• _TRY IT_:
Count the lines in the following data that include "locations". Please write only the number.

[Page-level text extractions]
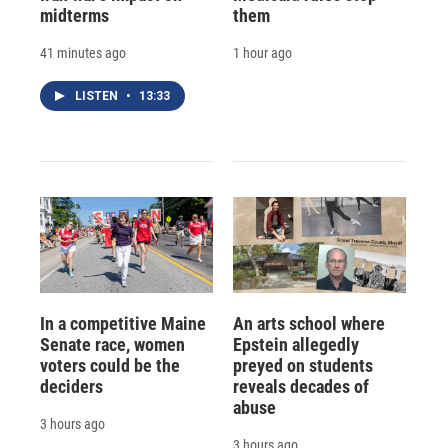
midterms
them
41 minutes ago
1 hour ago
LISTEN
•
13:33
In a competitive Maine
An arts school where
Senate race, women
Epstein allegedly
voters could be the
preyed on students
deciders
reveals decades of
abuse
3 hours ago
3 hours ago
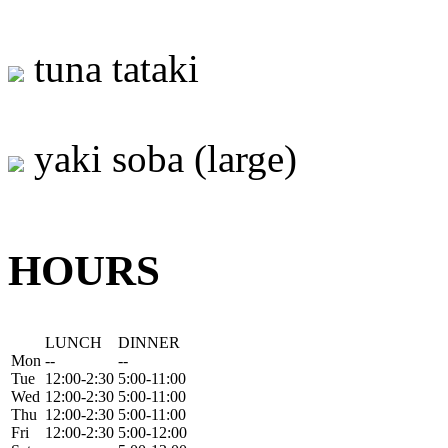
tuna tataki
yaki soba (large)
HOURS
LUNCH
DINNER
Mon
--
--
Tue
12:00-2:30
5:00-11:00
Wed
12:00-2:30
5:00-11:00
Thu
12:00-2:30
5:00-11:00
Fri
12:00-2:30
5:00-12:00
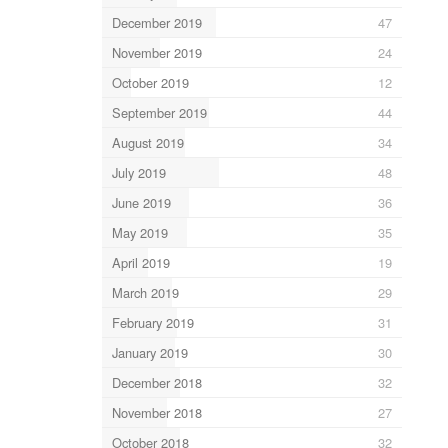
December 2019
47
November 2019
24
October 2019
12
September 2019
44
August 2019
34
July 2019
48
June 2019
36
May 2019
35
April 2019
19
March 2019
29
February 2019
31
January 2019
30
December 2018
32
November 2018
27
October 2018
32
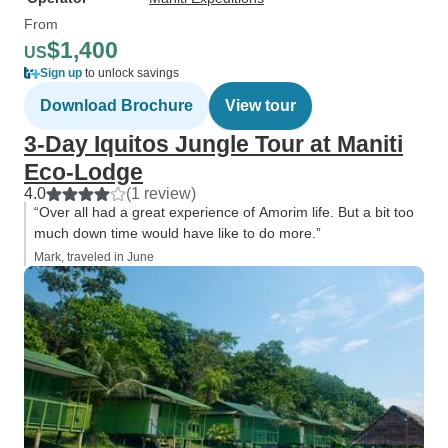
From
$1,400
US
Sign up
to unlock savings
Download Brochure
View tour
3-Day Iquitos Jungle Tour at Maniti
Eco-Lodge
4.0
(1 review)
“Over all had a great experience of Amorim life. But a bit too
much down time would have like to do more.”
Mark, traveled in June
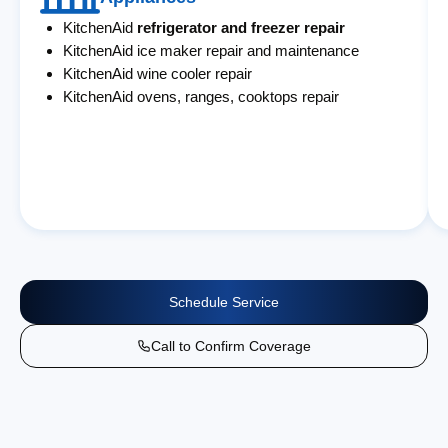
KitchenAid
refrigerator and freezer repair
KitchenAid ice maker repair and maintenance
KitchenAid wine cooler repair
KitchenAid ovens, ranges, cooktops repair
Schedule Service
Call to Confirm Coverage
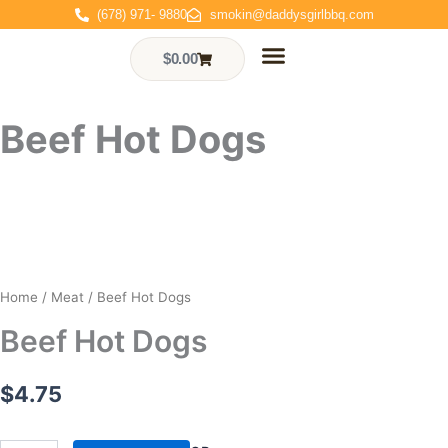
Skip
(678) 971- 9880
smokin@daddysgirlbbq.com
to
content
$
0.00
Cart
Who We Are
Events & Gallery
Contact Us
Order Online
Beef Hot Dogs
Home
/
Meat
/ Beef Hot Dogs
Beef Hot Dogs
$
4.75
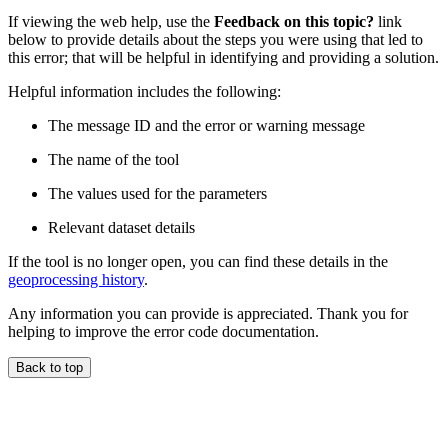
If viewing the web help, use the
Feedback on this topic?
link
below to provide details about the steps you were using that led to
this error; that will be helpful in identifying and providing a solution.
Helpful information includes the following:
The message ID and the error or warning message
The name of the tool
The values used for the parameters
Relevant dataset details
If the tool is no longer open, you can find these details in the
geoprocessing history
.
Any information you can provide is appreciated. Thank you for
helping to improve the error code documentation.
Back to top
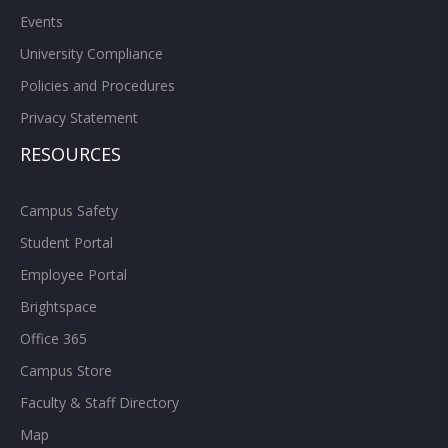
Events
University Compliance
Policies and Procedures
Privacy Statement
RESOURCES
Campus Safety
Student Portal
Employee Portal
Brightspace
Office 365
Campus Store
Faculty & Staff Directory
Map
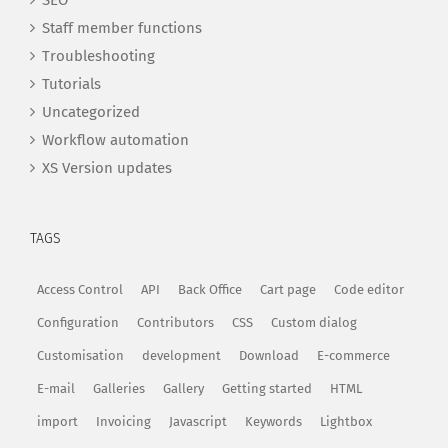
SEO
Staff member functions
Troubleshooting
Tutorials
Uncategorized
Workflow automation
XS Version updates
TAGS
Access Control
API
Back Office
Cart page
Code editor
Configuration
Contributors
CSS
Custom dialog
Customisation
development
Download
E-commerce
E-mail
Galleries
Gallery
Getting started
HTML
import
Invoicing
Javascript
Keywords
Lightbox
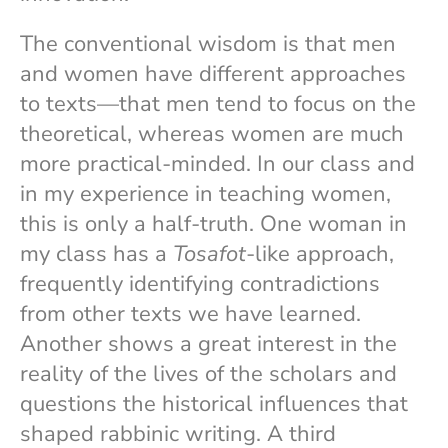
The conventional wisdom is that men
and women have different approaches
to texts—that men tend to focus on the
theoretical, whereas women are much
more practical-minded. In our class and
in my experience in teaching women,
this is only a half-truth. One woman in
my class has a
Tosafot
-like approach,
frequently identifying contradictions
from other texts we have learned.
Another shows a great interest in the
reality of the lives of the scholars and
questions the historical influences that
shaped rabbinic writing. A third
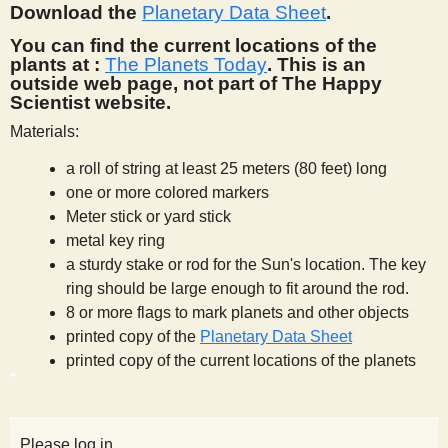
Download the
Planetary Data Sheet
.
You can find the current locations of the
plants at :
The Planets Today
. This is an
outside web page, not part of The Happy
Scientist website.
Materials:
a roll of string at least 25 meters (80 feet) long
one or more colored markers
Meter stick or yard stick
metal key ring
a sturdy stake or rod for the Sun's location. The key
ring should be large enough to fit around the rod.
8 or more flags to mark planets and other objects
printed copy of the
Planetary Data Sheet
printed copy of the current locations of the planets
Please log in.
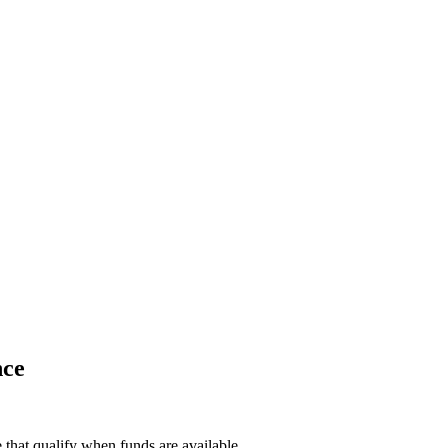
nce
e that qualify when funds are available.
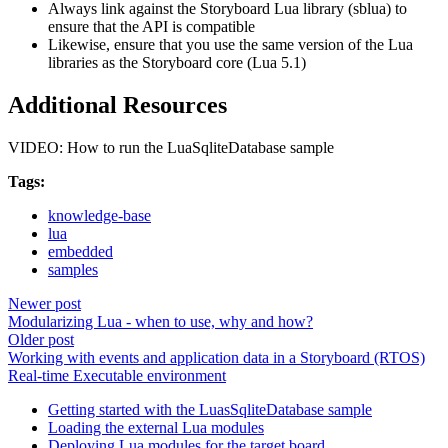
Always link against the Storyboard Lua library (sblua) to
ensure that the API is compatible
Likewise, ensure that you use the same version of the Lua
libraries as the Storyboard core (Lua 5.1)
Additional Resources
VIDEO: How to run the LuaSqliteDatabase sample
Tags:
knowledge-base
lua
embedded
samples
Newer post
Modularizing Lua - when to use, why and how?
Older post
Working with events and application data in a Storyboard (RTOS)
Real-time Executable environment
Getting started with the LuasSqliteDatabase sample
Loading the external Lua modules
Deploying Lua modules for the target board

---

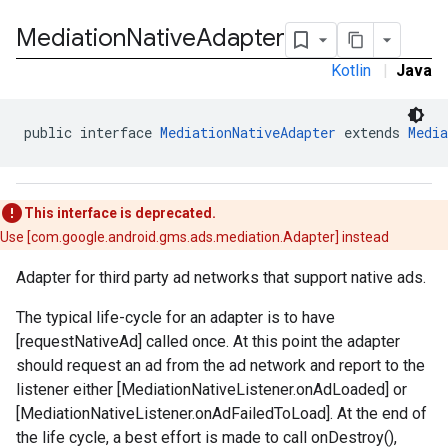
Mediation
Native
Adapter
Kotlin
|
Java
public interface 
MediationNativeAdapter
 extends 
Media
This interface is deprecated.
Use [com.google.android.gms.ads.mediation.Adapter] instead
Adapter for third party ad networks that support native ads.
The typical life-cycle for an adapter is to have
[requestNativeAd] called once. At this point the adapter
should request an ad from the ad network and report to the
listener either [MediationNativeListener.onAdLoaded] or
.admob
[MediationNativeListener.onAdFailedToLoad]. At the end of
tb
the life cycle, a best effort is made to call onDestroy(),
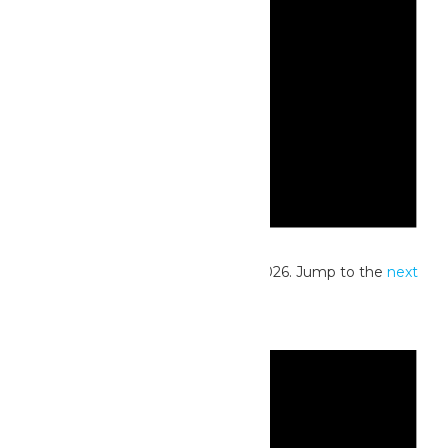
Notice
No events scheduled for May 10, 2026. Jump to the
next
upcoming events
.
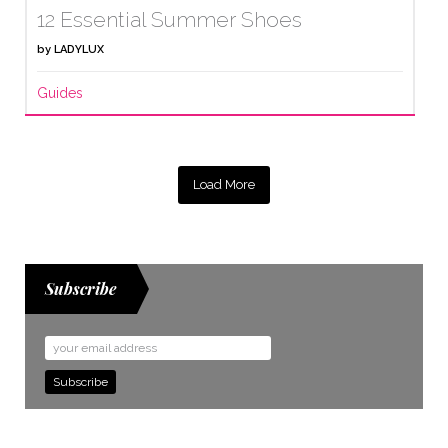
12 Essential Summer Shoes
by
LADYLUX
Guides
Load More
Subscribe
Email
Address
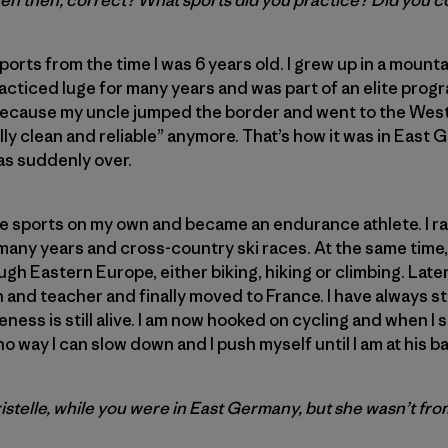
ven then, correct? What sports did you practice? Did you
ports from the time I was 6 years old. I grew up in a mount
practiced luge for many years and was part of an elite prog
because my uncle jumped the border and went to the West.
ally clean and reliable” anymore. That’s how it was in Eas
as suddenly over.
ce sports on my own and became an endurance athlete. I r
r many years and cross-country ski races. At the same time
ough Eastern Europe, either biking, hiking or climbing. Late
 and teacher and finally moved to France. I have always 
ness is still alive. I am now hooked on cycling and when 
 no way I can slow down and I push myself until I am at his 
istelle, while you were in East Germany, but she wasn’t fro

• _SOLVED PROBLEM_:
2